离开贡院,未等她寻思“傅浔”的住所,便有两名约莫十七八岁,着婢女服饰的女子贴了上来。
“公子,来,擦擦汗,待三天累坏了吧?”一人说道。
“来,公子,吃点点心,待三天饿坏了吧?”另一人领着食盒上前。
若不是知道“傅浔”是名女子,她恐怕会觉得原先的“傅浔”花心又多情。
“你们等会,本公子考了三天脑子有点不清醒,这样,你们两个先说说自己叫什么名字,以免咱们认错了。”
长得高一些的道:“公子,你莫不是病了?我是玉影,她是雨燕啊,你分不清了?”玉影说罢,还上前摸了摸她的头。
“奇怪,没烧起来呀,怎的如此糊涂。”玉影道。
傅浔忙道:“好了,咱们也不要在贡院门口杵着了,先回去,好吗?”说罢一时忘记了自己根本不知道该往哪个方向走,一股脑地朝前方径直走去。
身后的雨燕悄悄地同玉影讲道:“姐姐,咱们公子莫不是考傻了?竟连回府的方向都忘了……”
傅宅是一处二进的院子,除却傅浔,便只有玉影同雨燕二人。
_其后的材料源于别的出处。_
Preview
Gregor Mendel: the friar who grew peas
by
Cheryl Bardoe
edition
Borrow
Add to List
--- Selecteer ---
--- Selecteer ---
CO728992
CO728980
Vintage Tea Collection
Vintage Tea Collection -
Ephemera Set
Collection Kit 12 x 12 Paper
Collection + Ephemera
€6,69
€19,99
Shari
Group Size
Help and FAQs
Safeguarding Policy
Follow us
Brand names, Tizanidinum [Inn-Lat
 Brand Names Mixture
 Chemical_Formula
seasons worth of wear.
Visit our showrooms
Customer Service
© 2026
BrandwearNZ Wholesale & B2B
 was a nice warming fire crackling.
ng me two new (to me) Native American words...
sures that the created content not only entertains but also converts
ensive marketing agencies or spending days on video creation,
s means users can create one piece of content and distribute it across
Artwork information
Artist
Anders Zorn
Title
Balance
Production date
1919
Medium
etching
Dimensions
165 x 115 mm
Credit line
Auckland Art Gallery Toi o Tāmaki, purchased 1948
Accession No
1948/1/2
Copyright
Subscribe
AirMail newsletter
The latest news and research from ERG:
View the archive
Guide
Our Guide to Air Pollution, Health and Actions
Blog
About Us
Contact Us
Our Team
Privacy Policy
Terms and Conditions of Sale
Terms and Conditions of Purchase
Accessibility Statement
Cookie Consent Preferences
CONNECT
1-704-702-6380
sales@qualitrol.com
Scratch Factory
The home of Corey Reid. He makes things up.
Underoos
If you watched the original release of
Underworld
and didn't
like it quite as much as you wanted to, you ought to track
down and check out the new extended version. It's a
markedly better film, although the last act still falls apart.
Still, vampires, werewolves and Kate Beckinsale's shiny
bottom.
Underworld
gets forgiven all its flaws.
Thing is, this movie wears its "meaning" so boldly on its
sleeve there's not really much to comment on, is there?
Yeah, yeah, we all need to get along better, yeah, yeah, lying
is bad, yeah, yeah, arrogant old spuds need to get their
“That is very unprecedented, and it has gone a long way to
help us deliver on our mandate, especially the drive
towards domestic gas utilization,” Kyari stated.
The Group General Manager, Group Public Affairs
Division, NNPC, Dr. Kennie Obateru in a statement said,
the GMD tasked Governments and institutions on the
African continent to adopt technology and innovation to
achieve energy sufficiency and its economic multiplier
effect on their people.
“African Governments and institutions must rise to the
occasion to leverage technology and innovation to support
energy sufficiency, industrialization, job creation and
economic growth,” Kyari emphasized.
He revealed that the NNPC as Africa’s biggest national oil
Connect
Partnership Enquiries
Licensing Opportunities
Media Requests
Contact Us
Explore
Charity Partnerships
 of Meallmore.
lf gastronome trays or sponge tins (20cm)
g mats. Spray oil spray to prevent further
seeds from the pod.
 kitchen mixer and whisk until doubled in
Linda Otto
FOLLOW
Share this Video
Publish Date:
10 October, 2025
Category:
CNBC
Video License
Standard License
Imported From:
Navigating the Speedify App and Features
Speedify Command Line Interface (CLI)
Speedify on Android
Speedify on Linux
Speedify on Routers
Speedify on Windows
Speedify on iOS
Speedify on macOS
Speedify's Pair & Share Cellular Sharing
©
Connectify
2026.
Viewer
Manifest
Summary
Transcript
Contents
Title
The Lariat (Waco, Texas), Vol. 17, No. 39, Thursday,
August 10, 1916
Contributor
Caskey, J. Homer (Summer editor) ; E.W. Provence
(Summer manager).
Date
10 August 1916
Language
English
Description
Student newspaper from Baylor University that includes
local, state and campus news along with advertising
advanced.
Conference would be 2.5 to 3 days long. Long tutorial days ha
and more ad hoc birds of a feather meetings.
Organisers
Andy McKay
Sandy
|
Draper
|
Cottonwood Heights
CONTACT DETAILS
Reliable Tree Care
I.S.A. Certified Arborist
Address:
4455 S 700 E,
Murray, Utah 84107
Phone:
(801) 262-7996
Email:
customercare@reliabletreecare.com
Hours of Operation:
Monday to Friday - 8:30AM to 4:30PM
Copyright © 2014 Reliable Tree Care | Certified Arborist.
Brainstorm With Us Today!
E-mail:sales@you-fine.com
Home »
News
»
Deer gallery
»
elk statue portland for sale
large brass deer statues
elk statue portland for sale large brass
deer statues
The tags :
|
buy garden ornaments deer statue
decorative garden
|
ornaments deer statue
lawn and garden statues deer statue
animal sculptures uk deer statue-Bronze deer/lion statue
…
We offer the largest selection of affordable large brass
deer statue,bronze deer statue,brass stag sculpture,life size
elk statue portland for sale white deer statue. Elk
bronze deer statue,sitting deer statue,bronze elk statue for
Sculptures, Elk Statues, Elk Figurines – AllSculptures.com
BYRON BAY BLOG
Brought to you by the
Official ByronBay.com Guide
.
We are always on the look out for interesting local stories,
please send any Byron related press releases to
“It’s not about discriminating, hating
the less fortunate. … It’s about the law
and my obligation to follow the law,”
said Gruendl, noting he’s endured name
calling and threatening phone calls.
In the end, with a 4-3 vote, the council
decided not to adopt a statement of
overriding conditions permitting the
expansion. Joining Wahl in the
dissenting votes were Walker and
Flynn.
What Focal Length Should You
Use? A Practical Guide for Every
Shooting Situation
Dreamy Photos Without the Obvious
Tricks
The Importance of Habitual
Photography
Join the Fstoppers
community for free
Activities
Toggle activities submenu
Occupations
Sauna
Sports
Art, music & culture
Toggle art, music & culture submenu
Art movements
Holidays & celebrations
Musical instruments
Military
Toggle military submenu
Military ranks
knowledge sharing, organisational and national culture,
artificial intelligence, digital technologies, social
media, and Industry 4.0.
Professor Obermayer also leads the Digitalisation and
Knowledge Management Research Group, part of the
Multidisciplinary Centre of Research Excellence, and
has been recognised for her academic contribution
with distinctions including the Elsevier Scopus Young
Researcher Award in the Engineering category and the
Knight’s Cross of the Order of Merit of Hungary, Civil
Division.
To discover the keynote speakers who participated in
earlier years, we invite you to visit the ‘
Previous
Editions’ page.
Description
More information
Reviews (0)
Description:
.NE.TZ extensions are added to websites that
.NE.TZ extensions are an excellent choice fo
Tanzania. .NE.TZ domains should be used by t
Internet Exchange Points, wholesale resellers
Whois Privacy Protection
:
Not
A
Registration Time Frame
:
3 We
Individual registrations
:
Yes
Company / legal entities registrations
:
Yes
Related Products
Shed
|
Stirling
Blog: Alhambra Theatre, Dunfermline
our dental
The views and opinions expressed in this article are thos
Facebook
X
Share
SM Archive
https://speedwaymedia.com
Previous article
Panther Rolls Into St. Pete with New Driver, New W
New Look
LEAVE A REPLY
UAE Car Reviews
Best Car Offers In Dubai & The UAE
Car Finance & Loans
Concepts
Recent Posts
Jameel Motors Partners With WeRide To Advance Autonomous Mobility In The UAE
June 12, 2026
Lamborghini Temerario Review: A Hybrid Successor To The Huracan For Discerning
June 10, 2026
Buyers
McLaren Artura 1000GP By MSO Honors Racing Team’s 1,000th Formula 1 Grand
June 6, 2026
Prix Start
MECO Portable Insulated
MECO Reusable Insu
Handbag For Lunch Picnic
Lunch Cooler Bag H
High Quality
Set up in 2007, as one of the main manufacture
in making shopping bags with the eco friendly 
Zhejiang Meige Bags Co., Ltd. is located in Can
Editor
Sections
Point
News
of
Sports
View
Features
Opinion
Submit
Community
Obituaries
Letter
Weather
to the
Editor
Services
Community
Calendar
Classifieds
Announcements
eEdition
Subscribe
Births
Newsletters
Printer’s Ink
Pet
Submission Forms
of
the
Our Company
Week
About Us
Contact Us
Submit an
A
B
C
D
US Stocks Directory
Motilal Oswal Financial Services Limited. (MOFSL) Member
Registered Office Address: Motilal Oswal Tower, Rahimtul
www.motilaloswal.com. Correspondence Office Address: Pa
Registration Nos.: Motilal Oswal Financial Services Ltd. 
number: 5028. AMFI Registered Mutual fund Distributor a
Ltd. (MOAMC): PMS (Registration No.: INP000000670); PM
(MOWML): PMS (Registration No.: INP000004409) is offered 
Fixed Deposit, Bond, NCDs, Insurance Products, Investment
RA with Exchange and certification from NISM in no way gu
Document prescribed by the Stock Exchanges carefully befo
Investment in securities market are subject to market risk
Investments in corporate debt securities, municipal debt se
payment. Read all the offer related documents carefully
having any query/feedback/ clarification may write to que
平常傅浔的生活起居都是由两个小姑娘照顾,囊括洗衣做饭各种业务,傅浔则是专心致志读着圣贤书。两个小姑娘是傅浔少时捡回来的,有着大恩情,又因着日日相伴,二人都知道自家“公子”实则是名女子。
回到家中,傅浔将玉影房中的铜镜借了过来,呆呆的坐在镜前,看了半晌自己如今的这副容颜。傅浔的脸同姜绣的脸没有一分相似之处。
姜绣是如今时兴的长相,柔柔弱弱,面容秀丽,清瘦,就像一朵易折的娇花,一哭就能让人心疼不已,梨花带雨的。
傅浔身量比一般的女子高上一些,面容清隽,眉目中透有些许英气,就像话本中说的柔弱书生那般。难怪扮作男子参与科举,竟无人发觉。
回过神来,她细细打量起了如今身处的房子。原先的傅浔想必为了功名十分努力,房中书架塞满了书籍,案上亦是摆放着许多写满字迹的纸张。
尽人事,听天命。如今她成了“傅浔”,便要将“傅浔”未尽的事情继续做下去。若是金榜题名,就做一个清正廉洁的好官,至于若是没中……她觉得一定会中。
接下来的日子便是一遍又一遍地旁敲侧击两个小姑娘,从她们口中得知,傅浔是山东富商傅家的大公子,母亲早逝,父亲再娶,也不知为何隐藏了女子身份。自小便熟读四书五经,立志考取功名。奇怪的是,也不知她父亲是不知她的女子身份还是怎么地,竟没有阻止她。
傅浔今年二十又一,恰好同姜绣同龄。去年她中了举人,便马不停蹄地进京赶考,如今在京中已经待了将近一年。